One of the issues with MIP is that if you copy several around then select them all to change a dimension/thickness, all the Parameter options disappear in the Project Browser, as if you have selected a Door and Mechanical Duct Family together. So how do we get these MIP objects to be more user-friendly?
That’s right, Global Parameters, BANG!
If you haven’t used Global Parameters before, they are fairly easy and they are the icing on the cake as far as clever little workflows. Select your MIP Object and look at the Parameters in the Properties Dialog box, notice the little Squares on the right-hand side of the Parameter?
Select and create a Global Parameter like you would a normal Parameter. Think of it as a Nested Family and having to relate a nested objects Parameter(s) into a Host Family.
To find and further edit Global Parameters look inside the Management Tab and look out for the button next to the Project and Shared Parameter Buttons.
Make sure that you add Global Parameters, THEN copy your MIP around, or you will need to edit each one individually.

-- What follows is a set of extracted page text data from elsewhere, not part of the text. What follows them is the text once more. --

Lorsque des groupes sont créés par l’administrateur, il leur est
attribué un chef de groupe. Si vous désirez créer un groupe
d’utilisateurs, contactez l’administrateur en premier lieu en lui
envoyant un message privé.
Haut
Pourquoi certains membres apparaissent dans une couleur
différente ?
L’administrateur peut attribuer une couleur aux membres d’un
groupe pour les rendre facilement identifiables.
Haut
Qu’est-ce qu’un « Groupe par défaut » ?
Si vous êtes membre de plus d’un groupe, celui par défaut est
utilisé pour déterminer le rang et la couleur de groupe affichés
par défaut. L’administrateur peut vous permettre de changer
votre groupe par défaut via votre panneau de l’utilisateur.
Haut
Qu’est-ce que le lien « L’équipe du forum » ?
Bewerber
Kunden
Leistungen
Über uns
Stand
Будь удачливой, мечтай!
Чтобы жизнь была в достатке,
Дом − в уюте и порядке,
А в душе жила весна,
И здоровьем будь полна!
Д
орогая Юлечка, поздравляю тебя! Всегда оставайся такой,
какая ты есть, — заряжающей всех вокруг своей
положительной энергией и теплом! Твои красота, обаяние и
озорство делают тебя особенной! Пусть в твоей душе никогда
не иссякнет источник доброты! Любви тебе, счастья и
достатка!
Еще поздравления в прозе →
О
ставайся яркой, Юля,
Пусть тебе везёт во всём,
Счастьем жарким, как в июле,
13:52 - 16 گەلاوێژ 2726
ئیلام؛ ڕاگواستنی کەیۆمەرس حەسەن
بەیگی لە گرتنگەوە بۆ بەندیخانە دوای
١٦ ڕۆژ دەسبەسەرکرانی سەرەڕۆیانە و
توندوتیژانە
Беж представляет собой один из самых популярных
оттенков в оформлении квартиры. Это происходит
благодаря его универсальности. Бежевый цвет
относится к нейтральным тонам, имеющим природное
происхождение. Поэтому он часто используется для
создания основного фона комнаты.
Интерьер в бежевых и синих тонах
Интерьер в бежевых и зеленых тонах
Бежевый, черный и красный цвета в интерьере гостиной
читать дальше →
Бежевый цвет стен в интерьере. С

Here are some other examples to help you get a better understanding:
Where else can Global Parameters help?
If you are setting out Steel, Global Parameters can be used to:
- Create a Reporting Global Parameter to measure the depth of the Roof Beam
- Set Strut Bracing to 1/2 Roof Beam depth via the Reporting Parameter
- Set the Horizontal Bracing to STD offset from top of Roof Beam
- Report the SetDown of a Steel Column as a Reporting Parameter to update the SetDown of the Slab for the Steel Column.
Level & Grid Set Out
- Setting the Constraints between grids.
- Making all distances equal and updated through 1 location.
- Floor to Ceiling Height.
- Ceiling Space for Services.
- Formulas for Floor to Floor based on the two inputs above.
There are many more, so start looking at Global Parameters and improve your Revit functionality.